* _Source material_:
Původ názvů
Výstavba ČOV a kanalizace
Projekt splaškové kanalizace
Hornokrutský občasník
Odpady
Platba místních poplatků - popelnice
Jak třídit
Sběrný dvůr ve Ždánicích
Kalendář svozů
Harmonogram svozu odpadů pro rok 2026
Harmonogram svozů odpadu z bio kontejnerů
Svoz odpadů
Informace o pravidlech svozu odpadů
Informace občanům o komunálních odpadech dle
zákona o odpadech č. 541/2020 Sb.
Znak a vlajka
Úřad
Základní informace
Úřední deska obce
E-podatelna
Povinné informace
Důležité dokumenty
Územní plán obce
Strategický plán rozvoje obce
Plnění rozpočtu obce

==

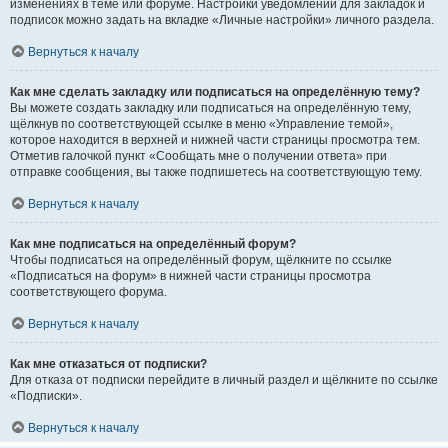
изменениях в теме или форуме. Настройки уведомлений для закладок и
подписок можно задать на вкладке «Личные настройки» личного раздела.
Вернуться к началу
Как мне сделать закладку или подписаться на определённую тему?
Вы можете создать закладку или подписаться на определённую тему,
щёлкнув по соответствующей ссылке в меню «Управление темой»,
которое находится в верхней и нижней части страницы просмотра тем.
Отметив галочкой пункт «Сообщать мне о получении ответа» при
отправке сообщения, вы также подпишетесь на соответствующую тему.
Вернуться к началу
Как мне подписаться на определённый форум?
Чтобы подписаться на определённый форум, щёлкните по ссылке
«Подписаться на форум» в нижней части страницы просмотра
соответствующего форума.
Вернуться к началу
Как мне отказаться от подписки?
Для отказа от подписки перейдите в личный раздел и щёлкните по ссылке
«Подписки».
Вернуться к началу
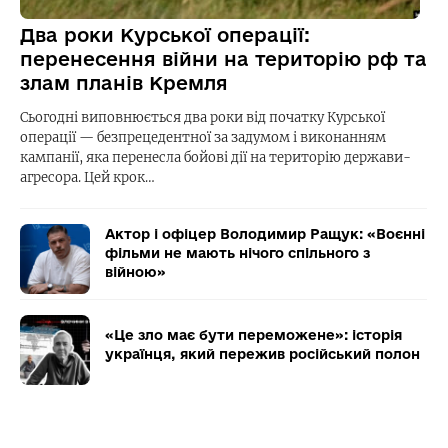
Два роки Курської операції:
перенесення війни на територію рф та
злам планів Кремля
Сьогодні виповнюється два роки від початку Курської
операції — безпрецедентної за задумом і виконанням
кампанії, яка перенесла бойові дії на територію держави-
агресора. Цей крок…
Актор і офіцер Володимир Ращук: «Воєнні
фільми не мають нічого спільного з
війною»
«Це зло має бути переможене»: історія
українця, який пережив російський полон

...

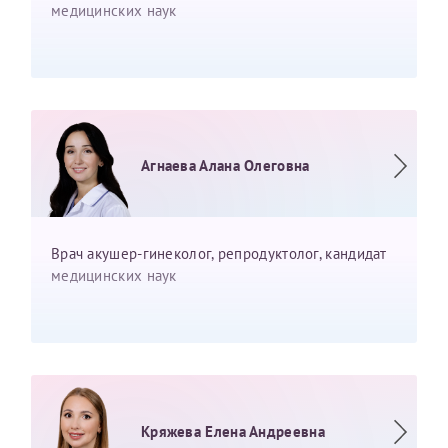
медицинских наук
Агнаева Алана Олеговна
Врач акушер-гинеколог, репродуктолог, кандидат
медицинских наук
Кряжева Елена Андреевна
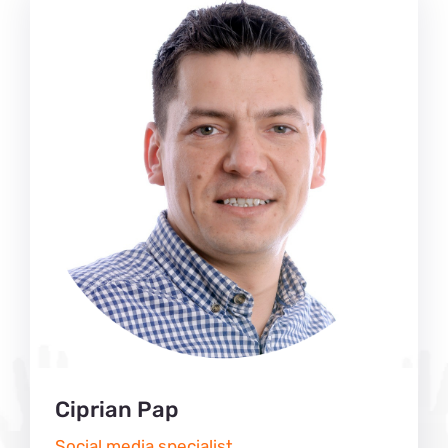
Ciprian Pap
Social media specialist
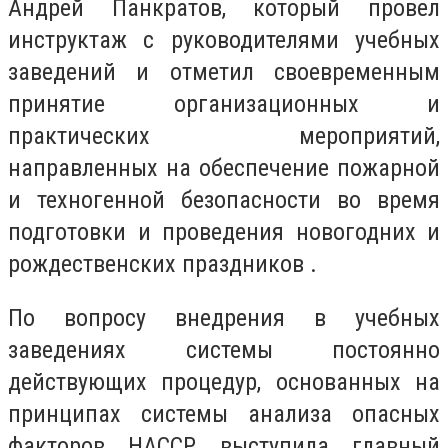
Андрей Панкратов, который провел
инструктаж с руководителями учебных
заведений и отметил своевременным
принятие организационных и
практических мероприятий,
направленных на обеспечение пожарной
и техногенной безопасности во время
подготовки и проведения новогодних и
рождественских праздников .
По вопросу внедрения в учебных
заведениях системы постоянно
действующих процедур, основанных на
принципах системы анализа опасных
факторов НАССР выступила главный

* _Assignment_:
Reproduce only the lines above, starting at the line with "Informace o pravidlech svozu odpadů" and ending at the line with "Plnění rozpočtu obce", exactly as written.

* _Answer to this problem_:
Informace o pravidlech svozu odpadů
Informace občanům o komunálních odpadech dle
zákona o odpadech č. 541/2020 Sb.
Znak a vlajka
Úřad
Základní informace
Úřední deska obce
E-podatelna
Povinné informace
Důležité dokumenty
Územní plán obce
Strategický plán rozvoje obce
Plnění rozpočtu obce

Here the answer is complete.